A Python sanity check

When a SQL number looks suspicious — usually because somebody pinged you with "the rating dropped" and the dashboard disagrees with the App Store Connect screenshot — the fastest debugging move is to recompute from pandas and compare.

recent = ratings.loc[ratings["created_at"] >= "2026-02-17", "rating"]
avg_rating = recent.mean()
distribution = recent.value_counts(normalize=True).sort_index()

If pandas and SQL disagree, the bug is almost always in the SQL — a missed timezone shift on the date filter, a join that silently doubled rows, or a status filter that excluded a category nobody documented. The pandas version is also the right place to sketch the rating histogram before deciding whether to ship the mean or the median as the headline.

If you want to drill SQL questions like this daily, NAILDD is launching with hundreds of analytics SQL problems built around exactly this pattern.

FAQ

What rating counts as good?

Across consumer apps, 4.5 and above is top-tier — the band that gets featured and converts at the top of the store. 4.0 to 4.5 is healthy and where most apps with real engineering investment live. Below 4.0 is a serious problem and a clear drag on install conversion; below 3.5 is an emergency that usually correlates with a stability or onboarding regression. The exact band depends on category — utilities skew higher than social and dating, where polarized usage drags ratings down.
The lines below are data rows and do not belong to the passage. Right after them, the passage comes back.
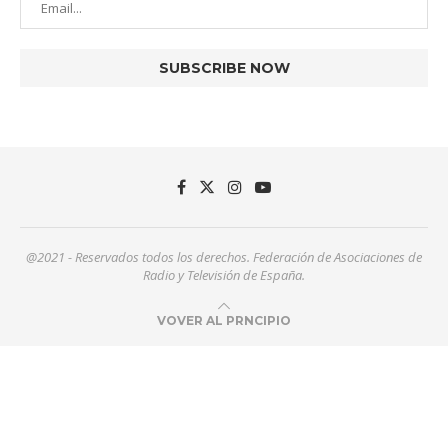
@2021 - Reservados todos los derechos. Federación de Asociaciones de
Radio y Televisión de España.
VOVER AL PRNCIPIO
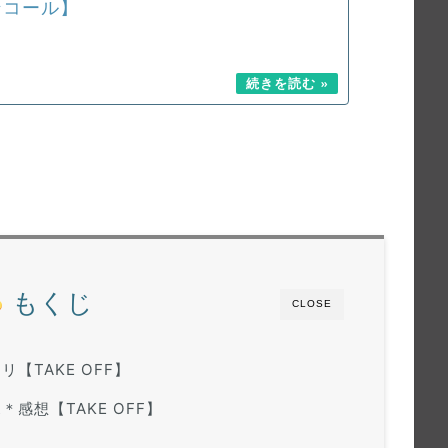
アンコール】
もくじ
CLOSE
トリ【TAKE OFF】
ポ＊感想【TAKE OFF】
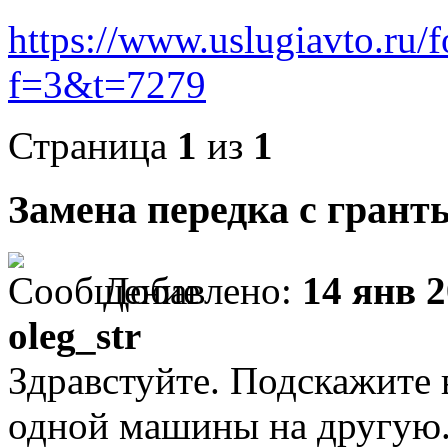
https://www.uslugiavto.ru/
f=3&t=7279
Страница
1
из
1
Замена передка с грант
Добавлено:
14 янв 2
oleg_str
Здравстуйте. Подскажите
одной машины на другую.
Should I report mean or median?

Both, almost always. The mean is the number new users see on the store listing, so it is the right number for store-side optimization. The median is more honest when the distribution is bimodal, and the gap between mean and median is itself a useful diagnostic. The dashboard that ships only the mean misses the controversies; the one that ships only the median misses what the store actually displays.

How much does rating move install conversion?

The rule of thumb across mobile attribution platforms is roughly ten to thirty percent install conversion lift per half-star, with the steepest gains in the 3.5 to 4.5 band. Below 3.5, the listing barely converts at all in many categories. Above 4.5, additional gains compress because the store rendering caps at five stars and most users do not distinguish between 4.6 and 4.8.

How do I get fewer one-star ratings?

Smoothen onboarding so users hit the first valuable moment before the rating prompt has any reason to fire. Drop the crash rate — every crash above the platform median translates directly into one-star rage-rating. Gate the App Store dialog behind a soft in-app survey and route unhappy users to a support intake instead of the store. Track prompt-fire-to-submit conversion as a metric in its own right.

Can I track per-version rating on iOS?

Not natively in the legacy App Store flow — Apple shows lifetime and recent, not per-version. The workaround is to instrument your own rating-submission events: when the user taps submit on the in-app prompt, log a row with the current app_version to your analytics warehouse. The store-side number lags and aggregates, but the warehouse-side number lets you run query three per release with full fidelity.